In online communities, public facing marketing campaigns or customer service interactions, it is common for your users to want to create Internet personas that enable them to express themselves and establish an online social identity. By allowing users to choose unique public display names to represent the personas they aim to create, you encourage repeat interaction and engagement with the community. While it is vital to encourage these things, it is also important to ensure public usernames remain appropriate for your environment.
The first step in doing so is to identify your target audience. You will most likely want to prevent profanities in usernames and may also need to prevent personally identifiable information (PII) for COPPA compliance in the case of under-13 communities. But many non-kid/family focused brands do not want to have untoward language included in usernames associated with their campaigns either. To do so, you have the choice to implement an automated profanity filter, employ human moderation, or utilize both.

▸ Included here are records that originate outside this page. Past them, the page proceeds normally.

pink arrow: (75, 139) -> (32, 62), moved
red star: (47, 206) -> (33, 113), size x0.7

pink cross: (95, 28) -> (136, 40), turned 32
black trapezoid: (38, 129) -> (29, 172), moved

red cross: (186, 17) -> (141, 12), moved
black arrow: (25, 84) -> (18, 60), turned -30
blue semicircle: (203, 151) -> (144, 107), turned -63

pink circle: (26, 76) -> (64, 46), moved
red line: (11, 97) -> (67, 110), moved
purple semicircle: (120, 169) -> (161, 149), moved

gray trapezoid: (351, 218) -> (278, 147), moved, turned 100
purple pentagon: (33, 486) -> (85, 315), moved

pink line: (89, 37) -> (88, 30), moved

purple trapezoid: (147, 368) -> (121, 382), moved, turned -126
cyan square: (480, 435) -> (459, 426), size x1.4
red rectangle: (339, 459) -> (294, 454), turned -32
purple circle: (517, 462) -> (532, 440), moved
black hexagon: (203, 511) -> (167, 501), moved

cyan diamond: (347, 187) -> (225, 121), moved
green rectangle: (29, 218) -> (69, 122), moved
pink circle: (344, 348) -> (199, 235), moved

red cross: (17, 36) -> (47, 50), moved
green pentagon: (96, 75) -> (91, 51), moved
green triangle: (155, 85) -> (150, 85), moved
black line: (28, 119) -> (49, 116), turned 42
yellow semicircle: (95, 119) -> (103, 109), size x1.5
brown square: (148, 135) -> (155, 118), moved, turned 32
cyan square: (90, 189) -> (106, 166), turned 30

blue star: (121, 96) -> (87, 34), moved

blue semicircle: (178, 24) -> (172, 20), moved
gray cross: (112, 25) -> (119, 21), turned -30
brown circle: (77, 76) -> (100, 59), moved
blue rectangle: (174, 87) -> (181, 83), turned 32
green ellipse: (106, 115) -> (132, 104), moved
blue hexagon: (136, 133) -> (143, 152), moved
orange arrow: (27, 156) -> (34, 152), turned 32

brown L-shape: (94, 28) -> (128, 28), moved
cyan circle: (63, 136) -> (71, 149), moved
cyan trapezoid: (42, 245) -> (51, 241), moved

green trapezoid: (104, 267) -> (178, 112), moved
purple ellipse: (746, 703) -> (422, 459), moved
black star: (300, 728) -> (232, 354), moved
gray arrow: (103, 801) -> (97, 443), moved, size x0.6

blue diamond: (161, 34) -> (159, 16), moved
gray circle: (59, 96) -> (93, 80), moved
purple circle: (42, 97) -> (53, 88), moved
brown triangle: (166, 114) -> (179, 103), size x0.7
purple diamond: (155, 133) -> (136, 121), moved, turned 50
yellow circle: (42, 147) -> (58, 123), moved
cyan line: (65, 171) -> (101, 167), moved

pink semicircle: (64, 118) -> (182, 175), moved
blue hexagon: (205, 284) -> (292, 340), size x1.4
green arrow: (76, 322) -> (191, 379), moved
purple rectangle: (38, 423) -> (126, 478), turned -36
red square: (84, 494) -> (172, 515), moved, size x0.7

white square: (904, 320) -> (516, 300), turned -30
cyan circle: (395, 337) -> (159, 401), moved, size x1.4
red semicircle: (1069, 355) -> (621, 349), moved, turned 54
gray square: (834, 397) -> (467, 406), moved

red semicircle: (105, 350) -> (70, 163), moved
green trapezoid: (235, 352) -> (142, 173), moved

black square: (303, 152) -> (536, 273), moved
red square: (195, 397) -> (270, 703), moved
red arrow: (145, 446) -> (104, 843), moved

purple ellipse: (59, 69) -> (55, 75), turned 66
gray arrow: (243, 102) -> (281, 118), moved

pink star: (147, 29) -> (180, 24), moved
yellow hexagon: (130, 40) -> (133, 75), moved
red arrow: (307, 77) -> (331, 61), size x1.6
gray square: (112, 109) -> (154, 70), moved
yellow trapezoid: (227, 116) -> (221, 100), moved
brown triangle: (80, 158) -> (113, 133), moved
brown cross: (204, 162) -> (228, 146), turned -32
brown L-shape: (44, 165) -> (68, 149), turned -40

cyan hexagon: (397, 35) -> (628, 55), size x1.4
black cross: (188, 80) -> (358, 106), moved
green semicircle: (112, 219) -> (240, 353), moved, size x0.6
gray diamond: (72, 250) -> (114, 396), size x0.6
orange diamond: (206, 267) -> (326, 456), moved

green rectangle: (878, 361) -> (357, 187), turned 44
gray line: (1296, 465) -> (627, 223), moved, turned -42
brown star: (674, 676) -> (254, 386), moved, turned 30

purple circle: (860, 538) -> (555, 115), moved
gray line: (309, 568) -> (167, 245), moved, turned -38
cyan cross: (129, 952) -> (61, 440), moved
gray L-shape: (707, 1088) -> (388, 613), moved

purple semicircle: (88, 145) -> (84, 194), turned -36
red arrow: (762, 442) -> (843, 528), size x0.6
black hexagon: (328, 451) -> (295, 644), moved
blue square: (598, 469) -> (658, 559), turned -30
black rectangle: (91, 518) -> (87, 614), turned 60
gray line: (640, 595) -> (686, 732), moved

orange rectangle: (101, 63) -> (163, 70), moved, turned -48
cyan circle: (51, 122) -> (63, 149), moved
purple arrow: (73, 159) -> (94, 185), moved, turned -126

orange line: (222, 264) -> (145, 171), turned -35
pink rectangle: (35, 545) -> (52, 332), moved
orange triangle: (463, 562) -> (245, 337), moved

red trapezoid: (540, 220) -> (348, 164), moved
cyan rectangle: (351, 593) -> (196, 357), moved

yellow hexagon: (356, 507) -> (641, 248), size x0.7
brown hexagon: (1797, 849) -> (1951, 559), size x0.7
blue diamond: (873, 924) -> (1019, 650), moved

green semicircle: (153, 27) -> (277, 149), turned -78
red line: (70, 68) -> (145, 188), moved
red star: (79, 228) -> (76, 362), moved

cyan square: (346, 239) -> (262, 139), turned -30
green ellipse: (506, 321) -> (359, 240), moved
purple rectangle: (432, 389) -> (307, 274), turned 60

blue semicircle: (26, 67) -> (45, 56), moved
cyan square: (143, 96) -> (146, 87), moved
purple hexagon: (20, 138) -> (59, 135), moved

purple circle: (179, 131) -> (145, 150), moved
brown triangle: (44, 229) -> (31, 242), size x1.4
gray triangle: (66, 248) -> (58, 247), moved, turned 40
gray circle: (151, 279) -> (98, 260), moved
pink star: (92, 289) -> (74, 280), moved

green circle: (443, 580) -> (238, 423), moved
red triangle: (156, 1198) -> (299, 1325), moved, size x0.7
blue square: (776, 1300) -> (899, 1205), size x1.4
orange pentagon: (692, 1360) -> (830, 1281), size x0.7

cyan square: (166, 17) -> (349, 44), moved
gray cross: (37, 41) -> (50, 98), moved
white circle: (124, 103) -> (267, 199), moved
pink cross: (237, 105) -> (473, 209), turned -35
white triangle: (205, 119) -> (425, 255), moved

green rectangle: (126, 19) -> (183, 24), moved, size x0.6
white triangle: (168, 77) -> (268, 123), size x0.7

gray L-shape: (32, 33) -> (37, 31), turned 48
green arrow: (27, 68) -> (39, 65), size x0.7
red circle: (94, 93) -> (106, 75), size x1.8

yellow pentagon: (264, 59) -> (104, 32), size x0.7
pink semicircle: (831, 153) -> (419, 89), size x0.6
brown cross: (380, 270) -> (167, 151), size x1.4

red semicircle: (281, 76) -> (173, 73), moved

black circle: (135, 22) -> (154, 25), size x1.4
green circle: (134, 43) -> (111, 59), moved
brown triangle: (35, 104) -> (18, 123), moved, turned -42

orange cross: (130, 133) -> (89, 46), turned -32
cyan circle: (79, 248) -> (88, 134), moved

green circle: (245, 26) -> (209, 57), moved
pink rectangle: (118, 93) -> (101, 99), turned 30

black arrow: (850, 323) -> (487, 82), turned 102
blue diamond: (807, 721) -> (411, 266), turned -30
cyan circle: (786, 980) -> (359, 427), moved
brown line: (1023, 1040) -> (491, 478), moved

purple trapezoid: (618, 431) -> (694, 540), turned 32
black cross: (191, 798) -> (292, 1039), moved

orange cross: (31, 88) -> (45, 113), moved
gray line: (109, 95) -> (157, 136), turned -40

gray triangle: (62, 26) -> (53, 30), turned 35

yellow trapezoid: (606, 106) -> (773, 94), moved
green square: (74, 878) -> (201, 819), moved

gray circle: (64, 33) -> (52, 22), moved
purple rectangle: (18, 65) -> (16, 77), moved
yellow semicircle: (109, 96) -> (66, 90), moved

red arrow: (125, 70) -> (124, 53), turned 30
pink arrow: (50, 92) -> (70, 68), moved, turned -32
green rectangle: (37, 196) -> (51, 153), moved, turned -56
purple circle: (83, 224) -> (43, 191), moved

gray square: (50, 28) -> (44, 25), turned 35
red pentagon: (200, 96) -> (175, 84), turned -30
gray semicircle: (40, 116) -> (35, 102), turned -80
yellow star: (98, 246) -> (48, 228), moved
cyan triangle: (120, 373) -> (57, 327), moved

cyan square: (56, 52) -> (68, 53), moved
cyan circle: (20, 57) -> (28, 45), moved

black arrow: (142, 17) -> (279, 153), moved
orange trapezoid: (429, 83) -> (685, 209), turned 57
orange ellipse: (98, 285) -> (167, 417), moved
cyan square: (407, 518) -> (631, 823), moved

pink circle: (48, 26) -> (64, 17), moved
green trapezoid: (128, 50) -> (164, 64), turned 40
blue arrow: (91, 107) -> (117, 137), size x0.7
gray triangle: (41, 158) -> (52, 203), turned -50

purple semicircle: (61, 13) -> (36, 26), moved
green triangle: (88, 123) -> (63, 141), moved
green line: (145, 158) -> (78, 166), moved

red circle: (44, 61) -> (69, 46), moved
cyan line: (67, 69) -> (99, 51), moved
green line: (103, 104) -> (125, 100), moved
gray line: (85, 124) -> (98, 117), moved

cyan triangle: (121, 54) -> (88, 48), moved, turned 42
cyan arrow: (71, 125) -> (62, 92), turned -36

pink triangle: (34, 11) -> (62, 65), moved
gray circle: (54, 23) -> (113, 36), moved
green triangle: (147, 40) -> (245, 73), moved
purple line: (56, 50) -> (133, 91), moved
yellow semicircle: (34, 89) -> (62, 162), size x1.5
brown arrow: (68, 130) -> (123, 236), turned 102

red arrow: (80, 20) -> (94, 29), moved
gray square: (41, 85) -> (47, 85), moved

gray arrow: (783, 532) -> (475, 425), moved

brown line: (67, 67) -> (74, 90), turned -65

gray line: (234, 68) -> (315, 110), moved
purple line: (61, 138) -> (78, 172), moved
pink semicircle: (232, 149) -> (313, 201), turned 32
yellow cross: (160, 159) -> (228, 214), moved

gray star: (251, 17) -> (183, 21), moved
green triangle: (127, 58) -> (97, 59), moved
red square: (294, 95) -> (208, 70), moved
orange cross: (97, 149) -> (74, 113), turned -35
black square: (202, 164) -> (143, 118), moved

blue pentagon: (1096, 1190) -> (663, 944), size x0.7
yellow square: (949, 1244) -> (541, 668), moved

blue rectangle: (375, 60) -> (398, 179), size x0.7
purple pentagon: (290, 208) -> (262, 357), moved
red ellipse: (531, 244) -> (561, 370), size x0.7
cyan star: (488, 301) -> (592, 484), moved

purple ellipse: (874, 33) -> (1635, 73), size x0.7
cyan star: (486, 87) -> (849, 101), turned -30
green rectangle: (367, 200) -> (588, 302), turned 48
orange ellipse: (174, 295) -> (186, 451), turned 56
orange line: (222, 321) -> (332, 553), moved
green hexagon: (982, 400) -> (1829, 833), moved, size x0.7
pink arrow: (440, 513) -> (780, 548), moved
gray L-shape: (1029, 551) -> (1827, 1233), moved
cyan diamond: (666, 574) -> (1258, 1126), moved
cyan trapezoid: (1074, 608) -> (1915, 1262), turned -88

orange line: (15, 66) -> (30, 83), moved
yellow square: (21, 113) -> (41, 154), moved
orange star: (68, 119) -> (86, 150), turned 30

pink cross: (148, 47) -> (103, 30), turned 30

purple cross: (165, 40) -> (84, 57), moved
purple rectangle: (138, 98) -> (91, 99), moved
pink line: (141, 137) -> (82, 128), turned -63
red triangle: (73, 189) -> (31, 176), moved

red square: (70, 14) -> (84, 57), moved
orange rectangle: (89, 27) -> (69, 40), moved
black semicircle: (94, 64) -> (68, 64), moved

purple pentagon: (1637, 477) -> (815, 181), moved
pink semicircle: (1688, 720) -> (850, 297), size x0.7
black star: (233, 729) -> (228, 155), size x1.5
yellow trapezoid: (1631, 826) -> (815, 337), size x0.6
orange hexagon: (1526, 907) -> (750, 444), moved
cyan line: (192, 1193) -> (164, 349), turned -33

This post will cover the limitations, overhead, and assessment of risk for each approach.
Implementing an automated profanity filter to monitor username creation has several benefits. A filter can block obvious profanities and prevent members from using their real name. (Refer to the following link for more on Blocking PII). However, usernames are analogous to personalized license plates. Sometimes the meaning of the letter/number combination jumps out at you immediately, and other times it’s not so obvious. Consider the following examples (say the words out loud if the meanings are not obvious):
ifyouseekamy
tackhilla
tuggisnewts
tirekrowch
If your target audience is adults, you may decide that the above usernames are perfectly acceptable. So long as the obvious “f-bomb” type words are filtered, you may be willing to let these names be used. However, if you would like to be more vigilant about preventing inappropriate usernames, a profanity filter is not 100% effective.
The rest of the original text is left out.